(Dataset entries)
++++++
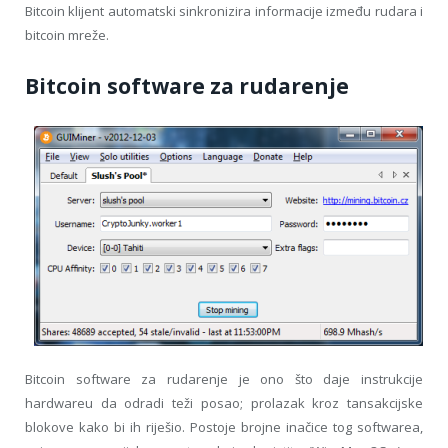
Bitcoin klijent automatski sinkronizira informacije između rudara i
bitcoin mreže.
Bitcoin software za rudarenje
Bitcoin software za rudarenje je ono što daje instrukcije
hardwareu da odradi teži posao; prolazak kroz tansakcijske
blokove kako bi ih riješio. Postoje brojne inačice tog softwarea,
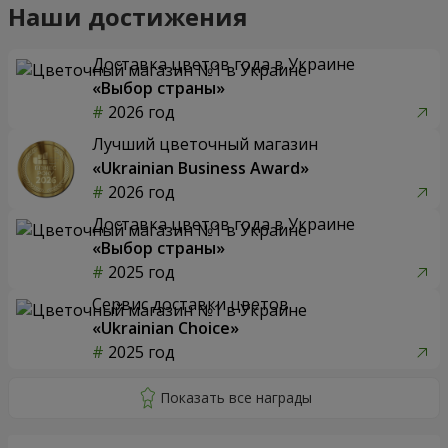
Наши достижения
Доставка цветов года в Украине
«Выбор страны»
2026 год
Лучший цветочный магазин
«Ukrainian Business Award»
2026 год
Доставка цветов года в Украине
«Выбор страны»
2025 год
Сервис доставки цветов
«Ukrainian Choice»
2025 год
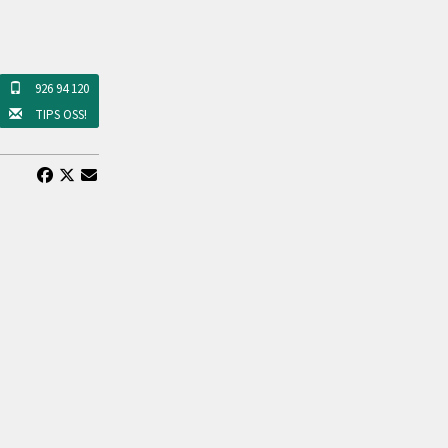
926 94 120
TIPS OSS!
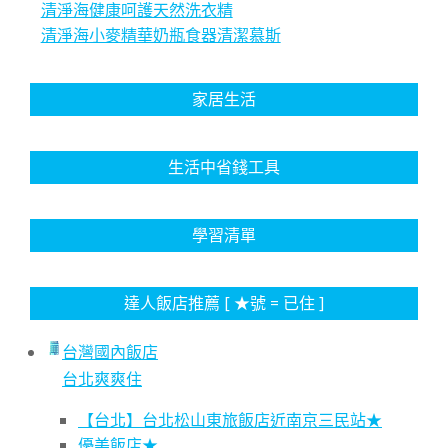
清淨海健康呵護天然洗衣精
清淨海小麥精華奶瓶食器清潔慕斯
家居生活
生活中省錢工具
學習清單
達人飯店推薦 [ ★號 = 已住 ]
台灣國內飯店
台北爽爽住
【台北】台北松山東旅飯店近南京三民站★
優美飯店★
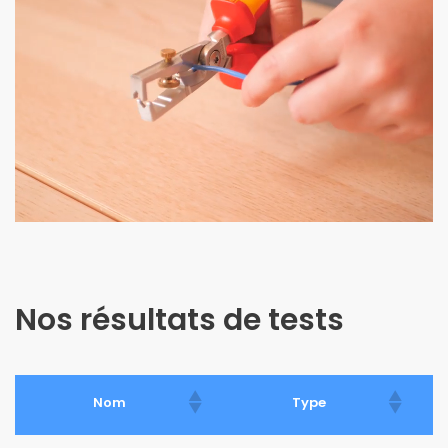
Nos résultats de tests
Nom
Type
F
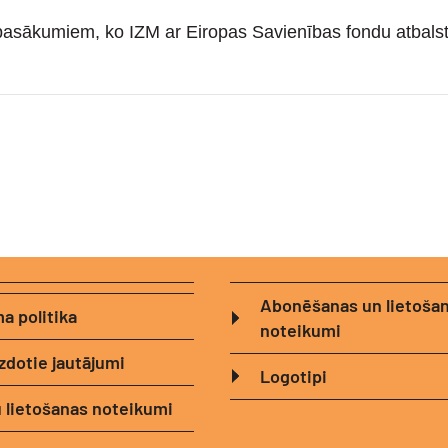
 pasākumiem, ko IZM ar Eiropas Savienības fondu atbalstu ī
Abonēšanas un lietoša
a politika
noteikumi
zdotie jautājumi
Logotipi
 lietošanas noteikumi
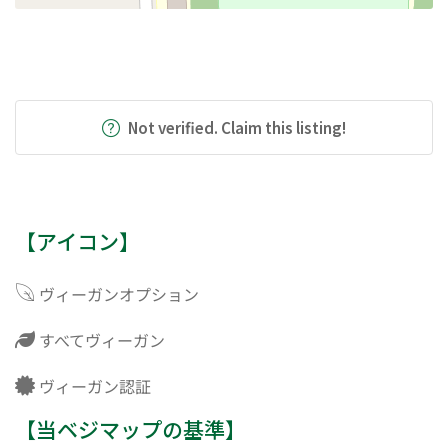
Not verified. Claim this listing!
【アイコン】
ヴィーガンオプション
すべてヴィーガン
ヴィーガン認証
【当ベジマップの基準】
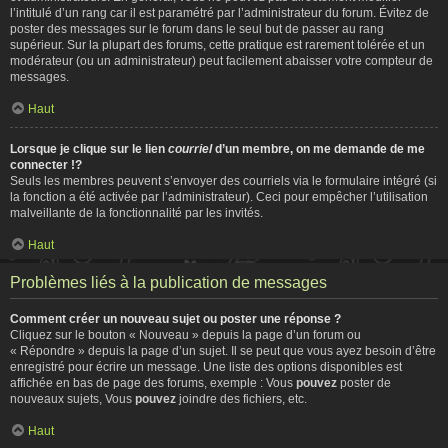
l’intitulé d’un rang car il est paramétré par l’administrateur du forum. Évitez de
poster des messages sur le forum dans le seul but de passer au rang
supérieur. Sur la plupart des forums, cette pratique est rarement tolérée et un
modérateur (ou un administrateur) peut facilement abaisser votre compteur de
messages.
Haut
Lorsque je clique sur le lien
courriel
d’un membre, on me demande de me
connecter !?
Seuls les membres peuvent s’envoyer des courriels via le formulaire intégré (si
la fonction a été activée par l’administrateur). Ceci pour empêcher l’utilisation
malveillante de la fonctionnalité par les invités.
Haut
Problèmes liés à la publication de messages
Comment créer un nouveau sujet ou poster une réponse ?
Cliquez sur le bouton « Nouveau » depuis la page d’un forum ou
« Répondre » depuis la page d’un sujet. Il se peut que vous ayez besoin d’être
enregistré pour écrire un message. Une liste des options disponibles est
affichée en bas de page des forums, exemple : Vous
pouvez
poster de
nouveaux sujets, Vous
pouvez
joindre des fichiers, etc.
Haut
++++++
Where the string "Ukrainian" occurs in the data, return the whole line.

«Ukrainian Business Award»
«Ukrainian Choice»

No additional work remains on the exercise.